**Work instructions:** Your answer should be the exact lines of the data below from the one containing "Na rovinu: Pozor, migrácia, pripomenula" through the one containing "ZOBRAZIŤ VŠETKY ČLÁNKY"; please include nothing else.
---------- Data for the task
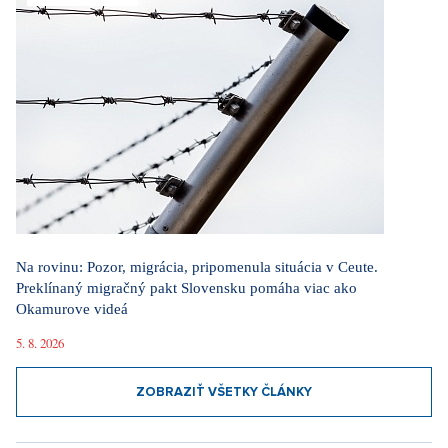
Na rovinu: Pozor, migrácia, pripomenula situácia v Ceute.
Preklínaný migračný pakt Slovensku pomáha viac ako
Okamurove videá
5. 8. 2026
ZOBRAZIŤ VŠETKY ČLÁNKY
--------------------
---------- Data for the task
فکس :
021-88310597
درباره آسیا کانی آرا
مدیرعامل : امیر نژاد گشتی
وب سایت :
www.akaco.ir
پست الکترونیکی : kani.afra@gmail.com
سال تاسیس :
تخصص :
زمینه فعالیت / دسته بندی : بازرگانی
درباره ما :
--------------------
**Response:**
Na rovinu: Pozor, migrácia, pripomenula situácia v Ceute.
Preklínaný migračný pakt Slovensku pomáha viac ako
Okamurove videá
5. 8. 2026
ZOBRAZIŤ VŠETKY ČLÁNKY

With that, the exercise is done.